IV Potrzebuje czegoś do...
To też częsty widok na forach i sprowadza się do napisanego przez mnie zdania "Musisz mieć przynajmniej zielone pojęcie o tym czego szukasz". Szukając programu o określonej funkcjonalności dobrze znać grupę do której należy. Przykład dla lepszego zrozumienia ostatnich 2 zdań, wraz z linkami do googla:
Potrzebuję czegoś do...
...do pisania tekstów, listów, prac domowych, z dużą ilością funkcji ułatwiających pracę.
Potrzebujesz procesora tekstu.
W chwili kiedy piszę ten wpis, pierwszym wynikiem dla "procesor tekstu" jest definicja na wikipedii. Ale cóż to, na samym końcu artykułu mamy "zobacz też" a tam parę linków, w tym do różnych procesorów tekstu.
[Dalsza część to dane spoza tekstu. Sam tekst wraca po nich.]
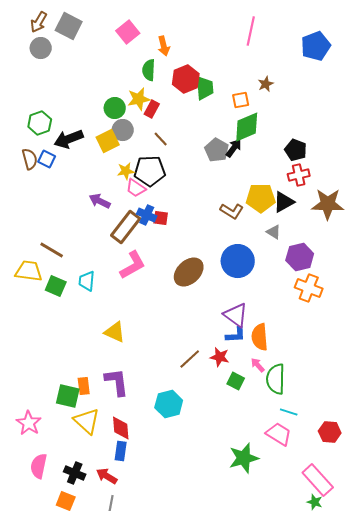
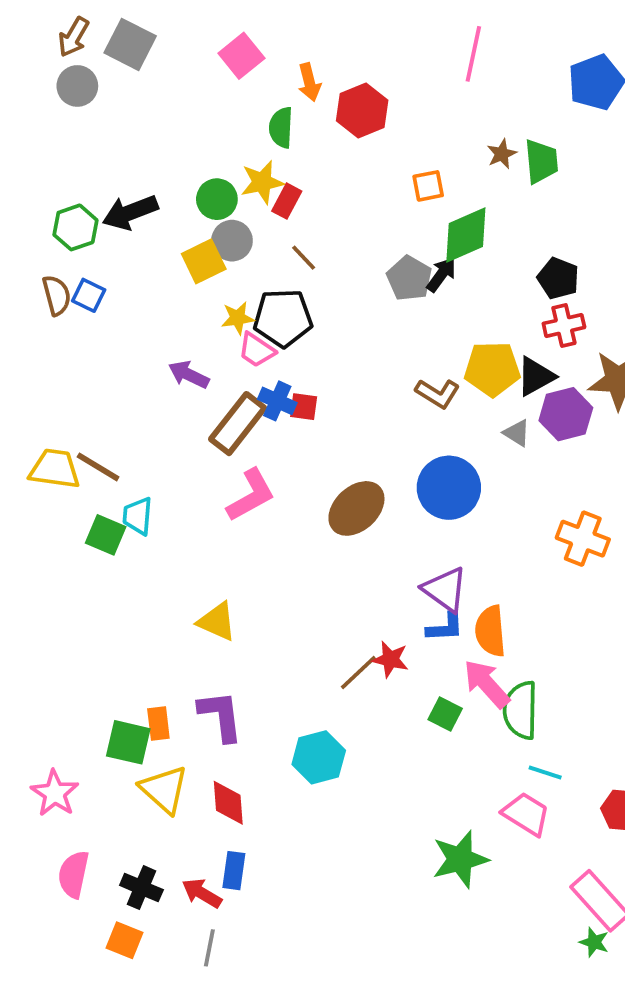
red hexagon: (186, 79) -> (362, 110), moved
green trapezoid: (205, 88) -> (541, 161), moved
orange square: (241, 100) -> (428, 186), moved
black arrow: (69, 139) -> (130, 212), moved
purple hexagon: (300, 257) -> (566, 414), moved
yellow trapezoid: (29, 271) -> (55, 469), moved
cyan trapezoid: (87, 281) -> (138, 516), moved
red star: (220, 357) -> (390, 659), moved
pink arrow: (258, 365) -> (487, 684), size x1.8
blue rectangle: (121, 451) -> (234, 871), moved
Po nitce do kłębka.
Oczywiście typów programów jest milion pięćset dwa dziewięćset i nie mam zamiaru tu każdego opisywać. Dobrym pomysłem jest po prostu zapytanie "programy" gdzie znajdziemy mnóstwo linków do stron z darmowym (free/sharewere, open source) oprogramowaniem, podzielonym na kategorie.

V Na zakończenie
Jeżeli kiedykolwiek myślałeś, że znalezienie czegoś to chwileczka, że za 2 minutki będziesz miał gotowe rozwiązanie albo wypracowanie to bardzo się myliłeś. Aby osiągnąć taki poziom, trzeba wiedzieć jak i czego szukać. Wszystko to co tu opisałem, to moje własne doświadczenie z googlem. Mimo wszystko zdarza się iż spędzam kilka godzin nad znalezieniem rozwiązania problemu. Oczywiście samo rozwiązanie to kilka minut roboty, ale to już złośliwość rzeczy martwych. Nie należy się poddawać, nawet jeżeli po dniu poszukiwań nie wpadło absolutnie nic ciekawego to i tak jesteś bogatszy o całą wiedze jaką udało ci się zebrać. Na pewno znalazło się coś, co choć zahacza o poszukiwania, coś do czego będzie można dać link na forum i udowodnić że się szukało. Internet wbrew pozorom pełen jest ludzi chętnych do pomocy, ale niechętnych rozwiązywaniu twoich problemów za ciebie. Przedstawiając swoje wyniki poszukiwań ułatwiasz innym przeszukiwanie infostrady. Wiedzą czego mają nie szukać i łatwiej im będzie pomóc tobie.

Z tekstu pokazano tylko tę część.